#### [GOAL OF THE EXERCISE]
The entries follow. Copy every line in which "order" appears.

#### [GIVEN INFORMATION]
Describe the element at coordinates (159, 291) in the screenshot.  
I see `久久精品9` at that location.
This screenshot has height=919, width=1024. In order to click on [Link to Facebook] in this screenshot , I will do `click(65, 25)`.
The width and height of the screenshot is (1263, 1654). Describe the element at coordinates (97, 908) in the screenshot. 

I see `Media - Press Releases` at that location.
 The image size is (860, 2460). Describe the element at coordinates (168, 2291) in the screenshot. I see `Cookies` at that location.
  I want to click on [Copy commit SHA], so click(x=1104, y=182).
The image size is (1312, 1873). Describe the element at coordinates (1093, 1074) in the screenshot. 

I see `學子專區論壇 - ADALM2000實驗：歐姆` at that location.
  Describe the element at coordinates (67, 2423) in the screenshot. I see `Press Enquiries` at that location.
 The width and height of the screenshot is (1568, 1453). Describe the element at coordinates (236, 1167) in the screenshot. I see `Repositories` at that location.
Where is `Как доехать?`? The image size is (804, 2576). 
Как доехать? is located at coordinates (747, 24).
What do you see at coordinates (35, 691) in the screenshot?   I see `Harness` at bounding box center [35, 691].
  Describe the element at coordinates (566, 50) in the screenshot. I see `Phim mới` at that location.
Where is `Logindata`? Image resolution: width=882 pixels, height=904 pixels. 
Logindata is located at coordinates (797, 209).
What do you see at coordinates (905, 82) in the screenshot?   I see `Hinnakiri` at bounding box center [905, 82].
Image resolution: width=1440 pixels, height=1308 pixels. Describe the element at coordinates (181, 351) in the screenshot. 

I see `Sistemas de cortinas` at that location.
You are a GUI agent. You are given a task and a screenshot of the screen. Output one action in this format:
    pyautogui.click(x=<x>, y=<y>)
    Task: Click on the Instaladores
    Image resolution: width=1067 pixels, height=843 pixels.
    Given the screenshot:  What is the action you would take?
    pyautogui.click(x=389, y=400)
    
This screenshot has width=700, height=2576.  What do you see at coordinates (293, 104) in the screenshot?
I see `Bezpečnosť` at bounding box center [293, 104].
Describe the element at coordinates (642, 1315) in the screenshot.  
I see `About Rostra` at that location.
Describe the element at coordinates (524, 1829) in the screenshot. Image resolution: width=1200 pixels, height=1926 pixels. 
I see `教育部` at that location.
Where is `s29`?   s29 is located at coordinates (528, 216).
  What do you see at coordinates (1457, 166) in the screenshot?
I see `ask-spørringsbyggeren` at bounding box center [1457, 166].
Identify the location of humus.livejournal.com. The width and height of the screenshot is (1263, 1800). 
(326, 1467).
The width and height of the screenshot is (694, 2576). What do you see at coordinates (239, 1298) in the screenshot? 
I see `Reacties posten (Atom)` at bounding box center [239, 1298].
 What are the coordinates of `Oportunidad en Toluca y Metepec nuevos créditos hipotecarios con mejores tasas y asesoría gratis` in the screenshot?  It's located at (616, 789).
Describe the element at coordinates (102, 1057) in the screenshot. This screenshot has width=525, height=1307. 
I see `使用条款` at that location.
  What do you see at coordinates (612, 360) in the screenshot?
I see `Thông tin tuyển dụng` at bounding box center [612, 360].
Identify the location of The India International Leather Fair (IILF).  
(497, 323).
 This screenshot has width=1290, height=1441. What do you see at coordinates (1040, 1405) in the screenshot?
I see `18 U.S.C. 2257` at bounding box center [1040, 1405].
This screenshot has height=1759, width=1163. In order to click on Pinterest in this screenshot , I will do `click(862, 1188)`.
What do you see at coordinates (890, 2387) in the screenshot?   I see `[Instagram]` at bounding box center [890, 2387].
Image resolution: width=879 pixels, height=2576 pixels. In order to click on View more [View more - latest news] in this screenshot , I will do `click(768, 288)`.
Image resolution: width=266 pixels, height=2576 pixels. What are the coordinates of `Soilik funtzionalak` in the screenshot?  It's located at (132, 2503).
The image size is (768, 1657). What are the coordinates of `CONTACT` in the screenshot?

#### [YOUR RESPONSE]
This screenshot has height=919, width=1024. In order to click on [Link to Facebook] in this screenshot , I will do `click(65, 25)`.
This screenshot has height=1759, width=1163. In order to click on Pinterest in this screenshot , I will do `click(862, 1188)`.
Image resolution: width=879 pixels, height=2576 pixels. In order to click on View more [View more - latest news] in this screenshot , I will do `click(768, 288)`.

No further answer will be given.